# Problem description
Using the records below, filter out every line that lacks "black" and copy the rest.

[Transcribed page contents]
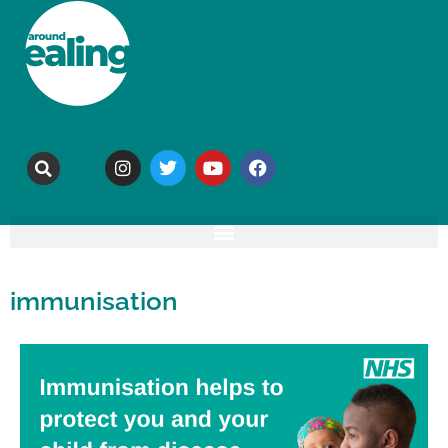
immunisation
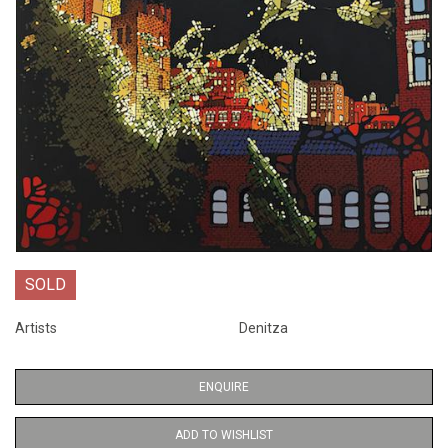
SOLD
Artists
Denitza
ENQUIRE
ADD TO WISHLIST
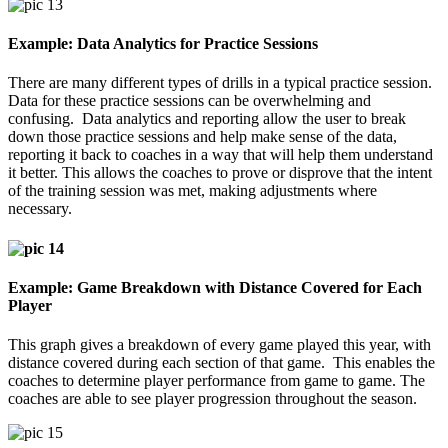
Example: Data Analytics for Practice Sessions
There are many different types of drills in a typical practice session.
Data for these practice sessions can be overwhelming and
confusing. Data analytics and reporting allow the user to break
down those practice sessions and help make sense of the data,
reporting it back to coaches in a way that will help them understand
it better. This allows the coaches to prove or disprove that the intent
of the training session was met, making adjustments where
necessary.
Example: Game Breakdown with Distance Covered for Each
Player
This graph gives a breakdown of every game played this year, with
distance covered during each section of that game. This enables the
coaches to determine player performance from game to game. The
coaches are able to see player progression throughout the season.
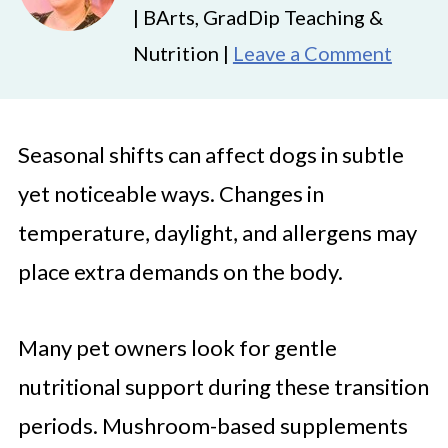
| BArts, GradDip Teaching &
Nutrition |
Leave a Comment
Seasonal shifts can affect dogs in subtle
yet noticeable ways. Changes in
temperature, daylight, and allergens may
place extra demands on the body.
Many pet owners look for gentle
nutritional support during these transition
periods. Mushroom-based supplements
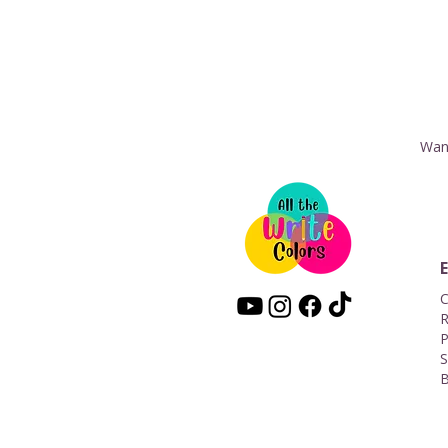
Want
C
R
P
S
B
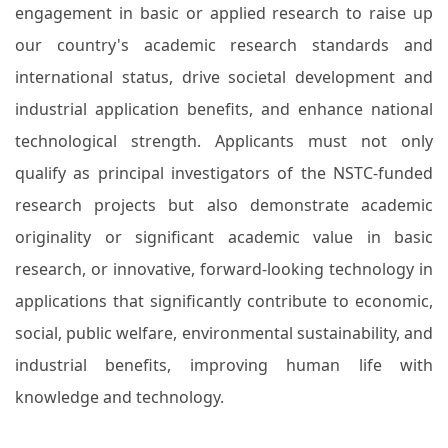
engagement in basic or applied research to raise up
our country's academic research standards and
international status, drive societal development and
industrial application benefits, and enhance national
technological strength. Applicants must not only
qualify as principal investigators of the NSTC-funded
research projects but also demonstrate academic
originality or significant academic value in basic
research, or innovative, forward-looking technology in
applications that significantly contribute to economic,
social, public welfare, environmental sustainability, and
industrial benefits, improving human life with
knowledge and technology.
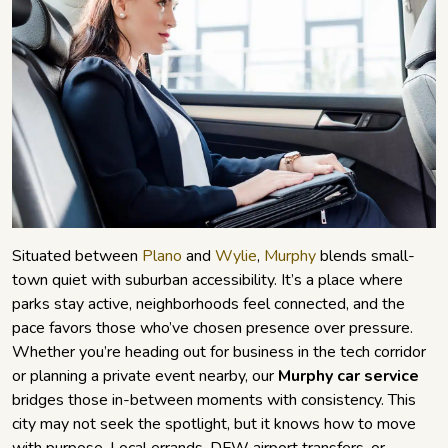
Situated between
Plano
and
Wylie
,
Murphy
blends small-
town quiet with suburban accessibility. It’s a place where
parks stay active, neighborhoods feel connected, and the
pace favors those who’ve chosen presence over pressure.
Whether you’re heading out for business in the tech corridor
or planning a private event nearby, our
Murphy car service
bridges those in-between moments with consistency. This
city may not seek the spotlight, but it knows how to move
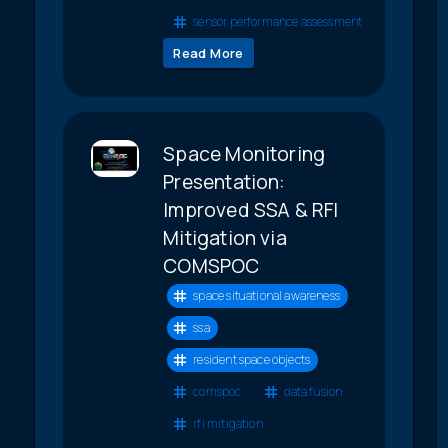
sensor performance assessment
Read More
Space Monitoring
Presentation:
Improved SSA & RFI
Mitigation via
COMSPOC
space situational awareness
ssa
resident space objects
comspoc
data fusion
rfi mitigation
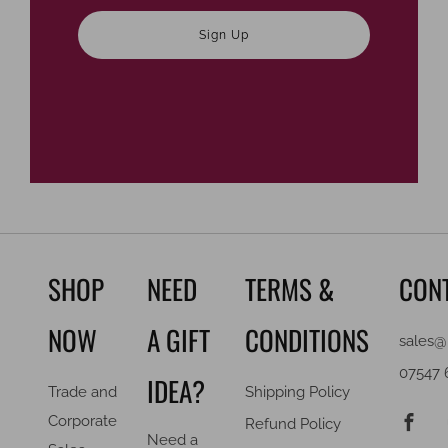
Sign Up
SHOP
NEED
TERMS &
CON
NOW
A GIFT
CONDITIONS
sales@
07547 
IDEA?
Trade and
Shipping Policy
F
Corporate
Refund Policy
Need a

...

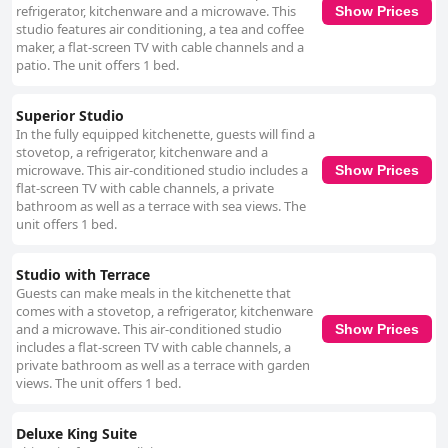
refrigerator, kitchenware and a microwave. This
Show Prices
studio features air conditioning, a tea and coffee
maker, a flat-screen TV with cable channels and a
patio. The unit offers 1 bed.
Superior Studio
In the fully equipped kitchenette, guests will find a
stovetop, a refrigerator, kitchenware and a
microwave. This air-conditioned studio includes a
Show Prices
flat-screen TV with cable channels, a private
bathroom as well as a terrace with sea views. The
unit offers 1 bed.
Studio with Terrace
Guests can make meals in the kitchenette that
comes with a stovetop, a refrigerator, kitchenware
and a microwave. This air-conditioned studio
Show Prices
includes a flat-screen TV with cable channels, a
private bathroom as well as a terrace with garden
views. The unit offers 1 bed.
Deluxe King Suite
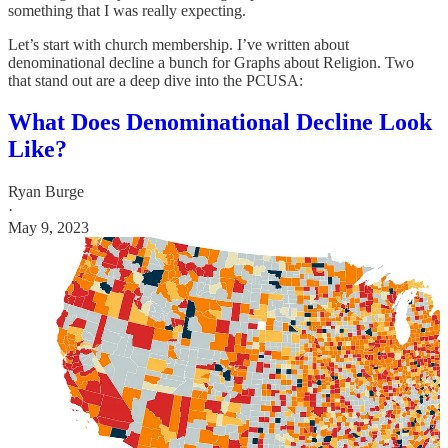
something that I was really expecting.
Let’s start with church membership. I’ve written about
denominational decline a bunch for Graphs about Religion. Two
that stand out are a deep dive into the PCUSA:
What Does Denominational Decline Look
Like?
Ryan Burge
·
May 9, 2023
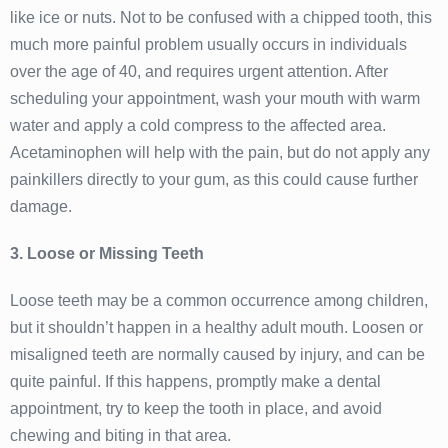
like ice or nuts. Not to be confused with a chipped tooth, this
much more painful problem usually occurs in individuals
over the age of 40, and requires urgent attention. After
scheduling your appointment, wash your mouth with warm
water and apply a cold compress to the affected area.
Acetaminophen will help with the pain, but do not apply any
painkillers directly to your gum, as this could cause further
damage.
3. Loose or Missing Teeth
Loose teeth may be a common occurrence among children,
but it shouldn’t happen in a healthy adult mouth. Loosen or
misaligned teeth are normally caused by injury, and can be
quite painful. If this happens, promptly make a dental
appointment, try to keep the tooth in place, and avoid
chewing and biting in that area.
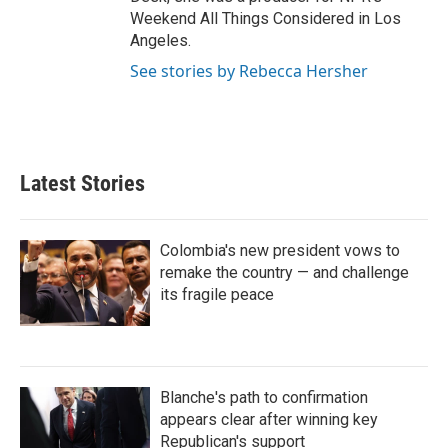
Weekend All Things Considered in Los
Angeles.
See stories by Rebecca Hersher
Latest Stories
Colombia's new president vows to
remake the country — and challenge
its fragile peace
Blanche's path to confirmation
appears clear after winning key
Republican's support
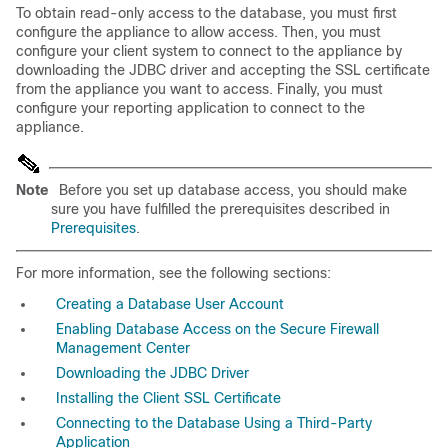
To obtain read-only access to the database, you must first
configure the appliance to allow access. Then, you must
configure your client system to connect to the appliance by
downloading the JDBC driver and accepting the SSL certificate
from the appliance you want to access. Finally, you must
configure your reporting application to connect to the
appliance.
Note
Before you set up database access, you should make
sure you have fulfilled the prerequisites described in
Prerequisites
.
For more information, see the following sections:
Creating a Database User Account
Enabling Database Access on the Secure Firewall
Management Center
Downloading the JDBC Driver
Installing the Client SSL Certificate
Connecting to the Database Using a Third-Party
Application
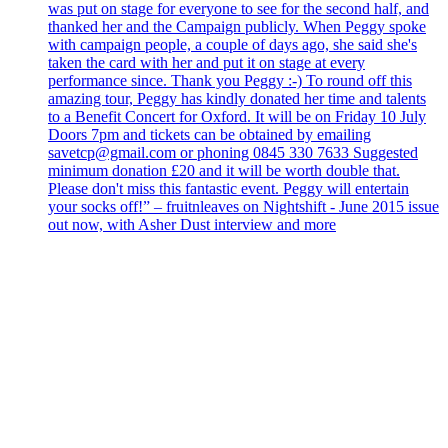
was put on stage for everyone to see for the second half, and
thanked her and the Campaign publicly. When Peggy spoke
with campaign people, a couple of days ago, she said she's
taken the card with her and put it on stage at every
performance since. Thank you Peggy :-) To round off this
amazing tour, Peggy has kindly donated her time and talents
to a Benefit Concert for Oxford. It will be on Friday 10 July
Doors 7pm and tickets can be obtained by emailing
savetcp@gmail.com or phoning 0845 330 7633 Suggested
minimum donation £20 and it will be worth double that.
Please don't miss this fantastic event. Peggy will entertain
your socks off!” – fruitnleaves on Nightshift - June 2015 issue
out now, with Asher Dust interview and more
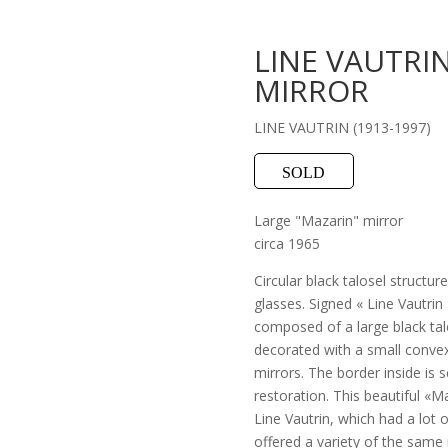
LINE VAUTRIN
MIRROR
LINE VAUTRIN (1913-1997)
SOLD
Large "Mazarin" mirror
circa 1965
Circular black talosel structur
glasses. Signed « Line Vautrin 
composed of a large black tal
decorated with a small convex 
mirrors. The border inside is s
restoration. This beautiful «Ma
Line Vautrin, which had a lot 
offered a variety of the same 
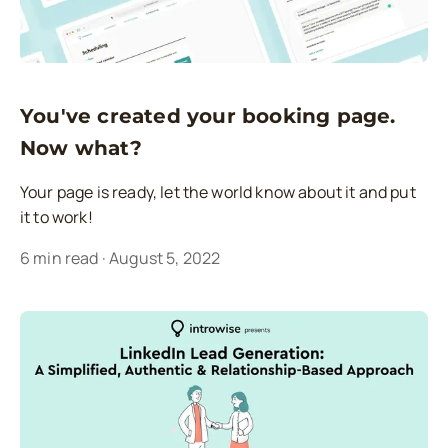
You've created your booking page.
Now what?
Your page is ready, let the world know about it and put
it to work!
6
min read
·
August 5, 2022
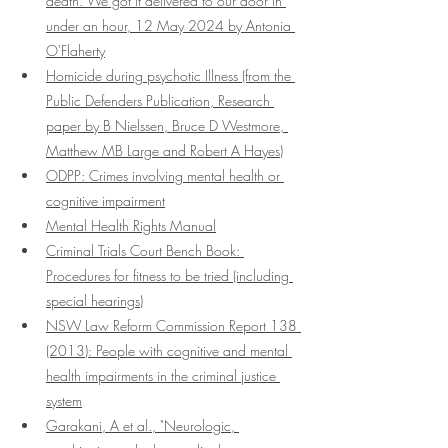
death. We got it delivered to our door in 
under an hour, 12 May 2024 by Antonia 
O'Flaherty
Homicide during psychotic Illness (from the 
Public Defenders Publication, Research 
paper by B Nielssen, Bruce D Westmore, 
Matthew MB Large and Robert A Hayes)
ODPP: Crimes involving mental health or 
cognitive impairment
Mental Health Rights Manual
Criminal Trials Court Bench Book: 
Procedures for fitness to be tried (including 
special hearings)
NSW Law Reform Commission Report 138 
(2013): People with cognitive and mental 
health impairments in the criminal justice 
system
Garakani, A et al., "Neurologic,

# Task solution
Circular black talosel structur
composed of a large black tal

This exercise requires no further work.